The goal of the proposed project is to examine molecular mechanisms that regulate long-range neuroblast
migration and then dispersal within existing circuitry of the perinatal and postnatal forebrain. In human infants,
V-SVZ neurogenesis supplies neuroblasts to two long-range pathways, the rostral migratory stream (RMS) to
the olfactory bulb and the medial migratory stream (MMS) to the ventromedial prefrontal cortex (VMPC). The
MMS is unique to humans, but the RMS is found in most mammals. Studies of the mouse RMS reveal compact
‘chains’ of migratory neuroblasts surrounded by a dense meshwork of astrocytes.
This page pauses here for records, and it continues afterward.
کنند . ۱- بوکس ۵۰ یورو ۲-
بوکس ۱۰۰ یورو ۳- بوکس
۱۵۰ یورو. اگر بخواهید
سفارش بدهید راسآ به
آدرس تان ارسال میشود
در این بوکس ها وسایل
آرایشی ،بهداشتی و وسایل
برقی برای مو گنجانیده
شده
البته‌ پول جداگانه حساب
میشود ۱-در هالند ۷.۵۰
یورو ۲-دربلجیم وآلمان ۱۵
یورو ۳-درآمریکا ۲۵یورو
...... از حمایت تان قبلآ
However, it is not clear which
signaling mechanisms establish and maintain controlled, large-scale and long-range tangential migration or the
distribution of new neurons to their target integration site. Eph-ephrin signaling is a common mechanism used in
development to coordinate axon guidance, cell migration, boundary discrimination and cell segregation through
adhesive and repulsive cell-cell interactions. During mouse postnatal development, RMS neuroblasts, which are
regionally specified with prescribed interneuron subclass fate, display differential Eph/ephrin expression profiles.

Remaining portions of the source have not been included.